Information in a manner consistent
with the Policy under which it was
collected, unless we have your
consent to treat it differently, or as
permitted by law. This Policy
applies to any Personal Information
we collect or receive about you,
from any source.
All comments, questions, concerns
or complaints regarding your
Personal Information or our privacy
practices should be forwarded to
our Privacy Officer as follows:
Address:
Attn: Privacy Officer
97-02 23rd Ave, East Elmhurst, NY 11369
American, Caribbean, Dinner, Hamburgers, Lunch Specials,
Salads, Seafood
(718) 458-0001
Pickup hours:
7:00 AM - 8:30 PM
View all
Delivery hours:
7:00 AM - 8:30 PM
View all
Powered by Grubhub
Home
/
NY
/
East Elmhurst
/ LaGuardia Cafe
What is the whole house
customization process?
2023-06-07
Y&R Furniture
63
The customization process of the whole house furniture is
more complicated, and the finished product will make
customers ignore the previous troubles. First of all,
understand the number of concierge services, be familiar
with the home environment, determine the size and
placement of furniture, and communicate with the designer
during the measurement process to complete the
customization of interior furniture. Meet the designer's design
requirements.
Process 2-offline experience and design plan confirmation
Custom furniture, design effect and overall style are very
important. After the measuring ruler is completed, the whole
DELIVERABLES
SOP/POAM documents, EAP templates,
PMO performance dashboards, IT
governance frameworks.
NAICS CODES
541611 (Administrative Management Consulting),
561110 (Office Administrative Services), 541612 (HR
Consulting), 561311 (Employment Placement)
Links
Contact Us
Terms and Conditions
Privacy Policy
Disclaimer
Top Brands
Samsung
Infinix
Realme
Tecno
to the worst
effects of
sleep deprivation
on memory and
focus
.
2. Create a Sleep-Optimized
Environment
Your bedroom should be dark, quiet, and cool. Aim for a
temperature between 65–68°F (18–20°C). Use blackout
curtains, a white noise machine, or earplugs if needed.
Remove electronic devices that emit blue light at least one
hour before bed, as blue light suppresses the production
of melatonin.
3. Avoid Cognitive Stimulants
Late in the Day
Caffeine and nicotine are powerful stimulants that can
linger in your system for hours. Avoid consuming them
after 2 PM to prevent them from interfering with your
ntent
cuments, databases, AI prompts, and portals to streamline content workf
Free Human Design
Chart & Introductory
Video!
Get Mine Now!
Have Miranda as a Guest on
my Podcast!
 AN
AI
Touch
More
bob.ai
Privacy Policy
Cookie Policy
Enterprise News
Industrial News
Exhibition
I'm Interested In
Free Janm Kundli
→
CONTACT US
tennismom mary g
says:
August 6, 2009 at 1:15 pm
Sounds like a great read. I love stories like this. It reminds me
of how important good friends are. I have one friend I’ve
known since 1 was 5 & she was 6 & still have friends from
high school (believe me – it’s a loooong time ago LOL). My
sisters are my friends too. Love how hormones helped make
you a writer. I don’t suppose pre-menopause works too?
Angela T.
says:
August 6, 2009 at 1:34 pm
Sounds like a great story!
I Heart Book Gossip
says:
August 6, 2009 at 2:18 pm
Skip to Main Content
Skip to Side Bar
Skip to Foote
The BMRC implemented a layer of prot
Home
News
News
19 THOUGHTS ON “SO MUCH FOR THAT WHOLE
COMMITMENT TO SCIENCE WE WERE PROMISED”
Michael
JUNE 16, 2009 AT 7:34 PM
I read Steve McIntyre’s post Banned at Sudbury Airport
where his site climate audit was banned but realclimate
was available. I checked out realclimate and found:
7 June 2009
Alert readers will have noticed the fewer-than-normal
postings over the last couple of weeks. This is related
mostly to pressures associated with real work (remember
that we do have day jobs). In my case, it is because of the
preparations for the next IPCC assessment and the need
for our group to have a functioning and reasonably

....................

__Task directions__
In the records above, find each line with the word "realclimate" and copy it out.

__Solution for this task__
where his site climate audit was banned but realclimate
was available. I checked out realclimate and found:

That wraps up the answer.